◆ Task description
The output must contain exactly the lines from the top of the listing below through the line containing "Marketing de oportunidade: O que o caso da", and no pictures.
──────── Data shown ────────
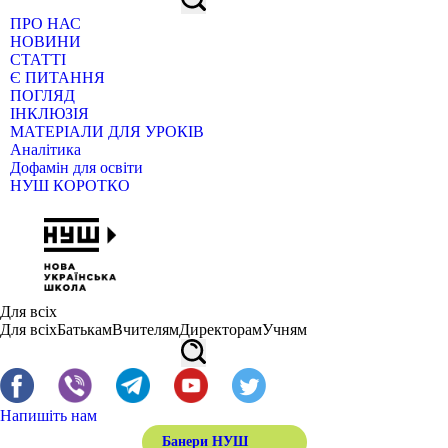
ПРО НАС
НОВИНИ
СТАТТІ
Є ПИТАННЯ
ПОГЛЯД
ІНКЛЮЗІЯ
МАТЕРІАЛИ ДЛЯ УРОКІВ
Аналітика
Дофамін для освіти
НУШ КОРОТКО
Для всіх
Для всіх
Батькам
Вчителям
Директорам
Учням
Напишіть нам
Банери НУШ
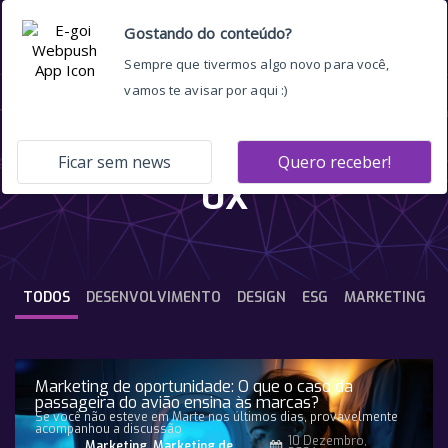
Experiência do Usuário
UX
TODOS
DESENVOLVIMENTO
DESIGN
ESG
MARKETING
Marketing de oportunidade: O que o caso da
passageira do avião ensina às marcas?
Se você não esteve em Marte nos últimos dias, provavelmente
acompanhou a discussão
10 Dezembro,
Marketing
,
Marketing de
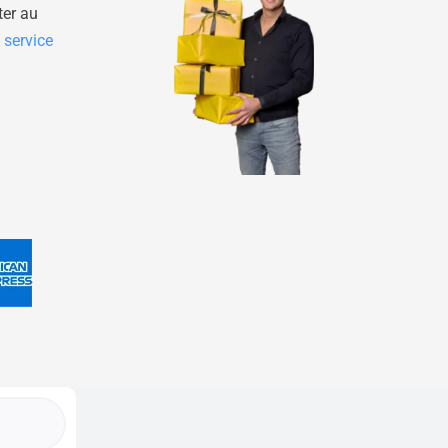
ter au
e
service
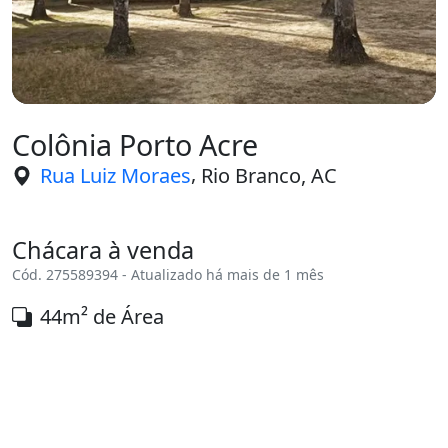
Colônia Porto Acre
,
Rua Luiz Moraes
Rio Branco, AC
Chácara à venda
Cód. 275589394 - Atualizado há mais de 1 mês
44m² de Área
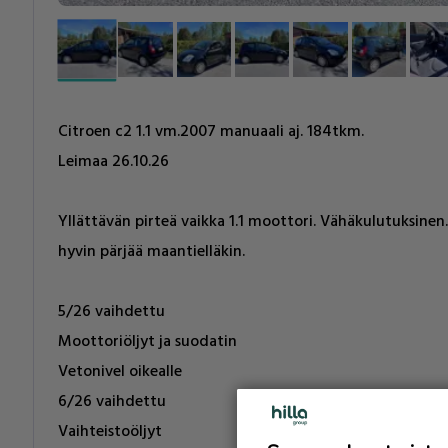
Citroen c2 1.1 vm.2007 manuaali aj. 184tkm.
Leimaa 26.10.26
Yllättävän pirteä vaikka 1.1 moottori. Vähäkulutuksinen
hyvin pärjää maantielläkin.
5/26 vaihdettu
Moottoriöljyt ja suodatin
Vetonivel oikealle
6/26 vaihdettu
Vaihteistoöljyt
────────
◆ Output of the exercise
ПРО НАС
НОВИНИ
СТАТТІ
Є ПИТАННЯ
ПОГЛЯД
ІНКЛЮЗІЯ
МАТЕРІАЛИ ДЛЯ УРОКІВ
Аналітика
Дофамін для освіти
НУШ КОРОТКО
Для всіх
Для всіх
Батькам
Вчителям
Директорам
Учням
Напишіть нам
Банери НУШ
Experiência do Usuário
UX
TODOS
DESENVOLVIMENTO
DESIGN
ESG
MARKETING
Marketing de oportunidade: O que o caso da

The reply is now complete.